─── Extracted information ───

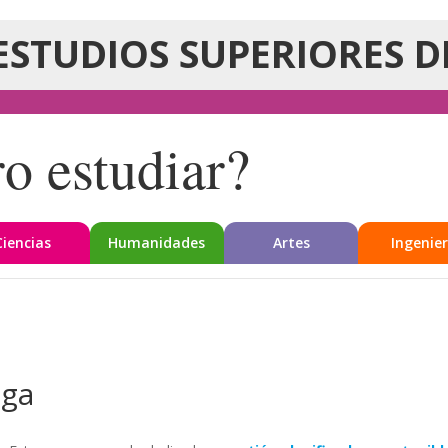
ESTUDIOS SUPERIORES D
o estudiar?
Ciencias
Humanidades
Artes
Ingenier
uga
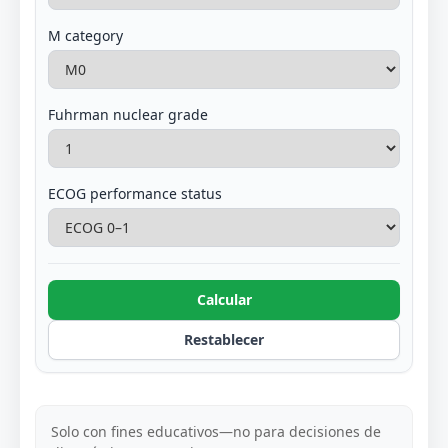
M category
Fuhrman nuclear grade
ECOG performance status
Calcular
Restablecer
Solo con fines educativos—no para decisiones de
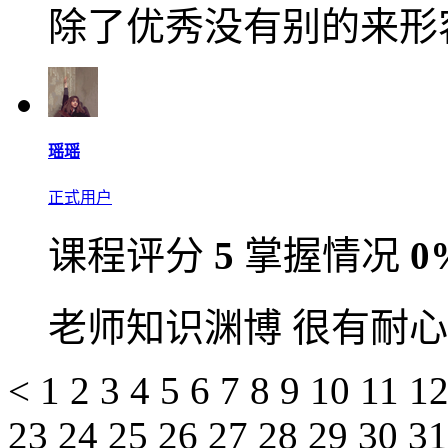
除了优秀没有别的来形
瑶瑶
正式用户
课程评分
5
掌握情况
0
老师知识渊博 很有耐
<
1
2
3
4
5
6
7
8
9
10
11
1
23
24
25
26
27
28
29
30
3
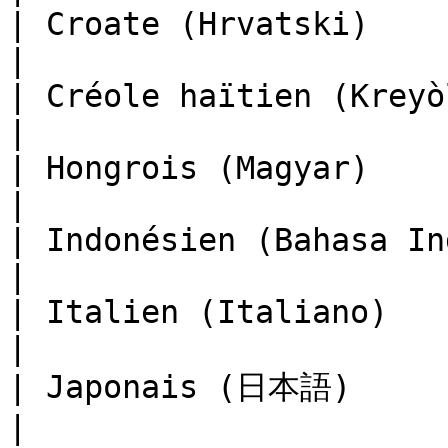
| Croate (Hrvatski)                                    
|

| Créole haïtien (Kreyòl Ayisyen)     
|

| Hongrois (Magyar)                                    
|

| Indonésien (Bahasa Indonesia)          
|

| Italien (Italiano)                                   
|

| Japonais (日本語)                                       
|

───
─── Extracted information ───

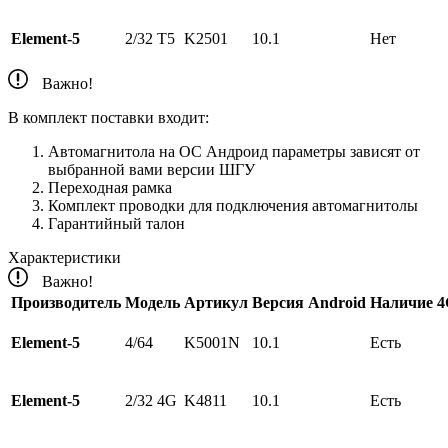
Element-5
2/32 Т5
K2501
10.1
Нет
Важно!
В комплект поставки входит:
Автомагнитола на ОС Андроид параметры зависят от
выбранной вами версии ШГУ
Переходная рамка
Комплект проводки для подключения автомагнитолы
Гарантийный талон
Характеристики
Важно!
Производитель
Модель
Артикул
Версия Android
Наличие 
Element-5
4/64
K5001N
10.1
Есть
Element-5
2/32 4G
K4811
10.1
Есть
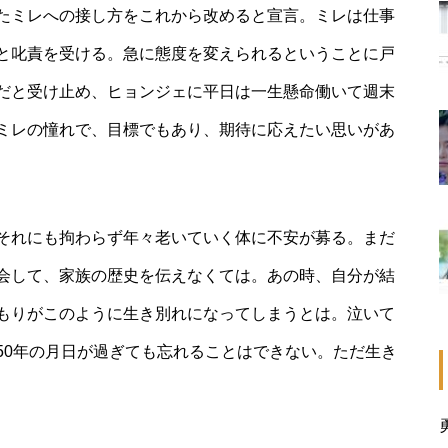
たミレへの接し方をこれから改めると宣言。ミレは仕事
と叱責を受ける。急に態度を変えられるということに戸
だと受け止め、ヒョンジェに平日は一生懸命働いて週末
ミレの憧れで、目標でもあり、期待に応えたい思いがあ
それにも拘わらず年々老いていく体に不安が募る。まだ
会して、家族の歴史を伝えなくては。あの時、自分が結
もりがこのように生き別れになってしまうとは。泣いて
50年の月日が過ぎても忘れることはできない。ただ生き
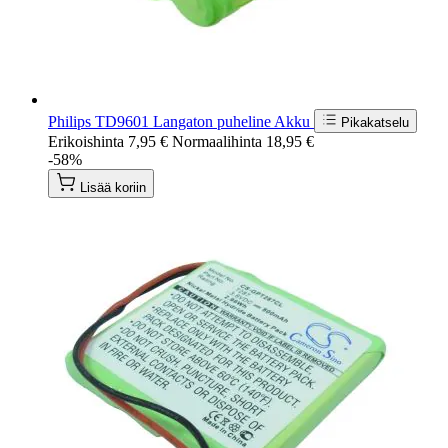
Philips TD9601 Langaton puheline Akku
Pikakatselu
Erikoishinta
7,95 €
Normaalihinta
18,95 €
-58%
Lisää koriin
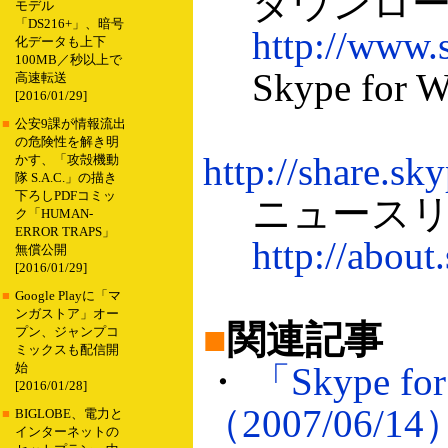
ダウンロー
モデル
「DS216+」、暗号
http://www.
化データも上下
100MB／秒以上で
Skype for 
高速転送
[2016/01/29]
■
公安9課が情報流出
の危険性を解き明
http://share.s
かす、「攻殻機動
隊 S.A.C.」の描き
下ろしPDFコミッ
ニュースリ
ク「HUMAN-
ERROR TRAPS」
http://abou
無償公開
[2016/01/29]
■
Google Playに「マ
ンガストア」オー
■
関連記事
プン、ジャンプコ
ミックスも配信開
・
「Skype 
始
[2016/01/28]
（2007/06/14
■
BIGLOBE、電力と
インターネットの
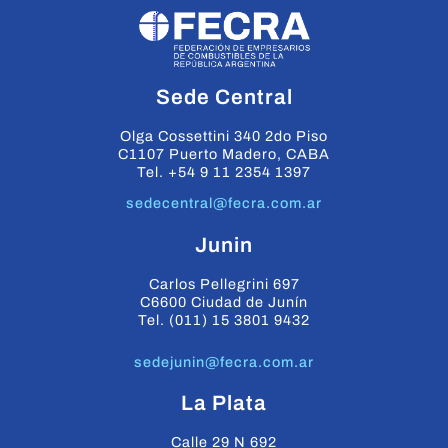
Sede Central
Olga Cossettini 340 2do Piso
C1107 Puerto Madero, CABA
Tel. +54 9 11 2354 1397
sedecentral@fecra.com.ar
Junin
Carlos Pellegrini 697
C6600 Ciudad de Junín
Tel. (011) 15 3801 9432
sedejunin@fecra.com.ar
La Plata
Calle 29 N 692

───
─── Extracted information ───

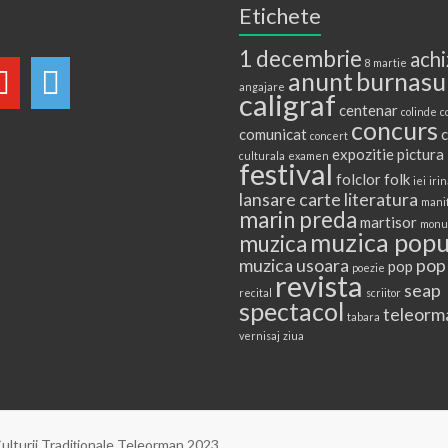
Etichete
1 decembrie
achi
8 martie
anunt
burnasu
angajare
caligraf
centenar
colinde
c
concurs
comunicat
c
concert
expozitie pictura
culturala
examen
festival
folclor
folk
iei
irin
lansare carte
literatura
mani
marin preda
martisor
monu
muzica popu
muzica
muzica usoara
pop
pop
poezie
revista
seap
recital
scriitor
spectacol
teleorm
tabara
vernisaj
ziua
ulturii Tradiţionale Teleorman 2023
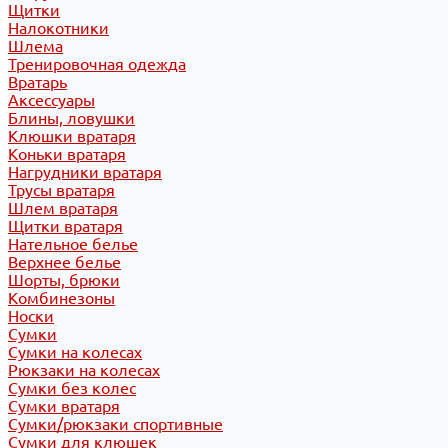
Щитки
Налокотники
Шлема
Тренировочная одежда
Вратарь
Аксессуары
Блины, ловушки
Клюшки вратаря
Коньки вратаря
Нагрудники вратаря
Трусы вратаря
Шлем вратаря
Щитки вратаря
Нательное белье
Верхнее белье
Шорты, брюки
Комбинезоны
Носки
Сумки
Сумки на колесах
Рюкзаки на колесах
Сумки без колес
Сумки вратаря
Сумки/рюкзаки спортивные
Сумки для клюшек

───

Nothing but a number is wanted: report how many lines in the entries above contain the string "fecra".

Your response - 2